_AIM OF THE EXERCISE_:
Give the listing again exactly, skipping any pictures it holds.

_EXERCISE MATERIAL_:

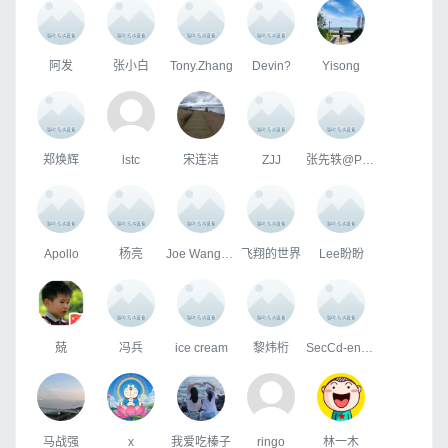
阿发
张小白
Tony.Zhang
Devin?
Yisong
郑焕辉
lstc
宋连洁
ZJJ
张先轶@PerfXLab
Apollo
杨亮
Joe Wang（白菜）
飞翔的世界
Lee盼盼
兢
冯兵
ice cream
黎炜桁
SecCd-enGineeR
马战强
x
我爱吃榛子
ringo
林一木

_EXERCISE SOLUTION_:
阿发
张小白
Tony.Zhang
Devin?
Yisong
郑焕辉
lstc
宋连洁
ZJJ
张先轶@PerfXLab
Apollo
杨亮
Joe Wang（白菜）
飞翔的世界
Lee盼盼
兢
冯兵
ice cream
黎炜桁
SecCd-enGineeR
马战强
x
我爱吃榛子
ringo
林一木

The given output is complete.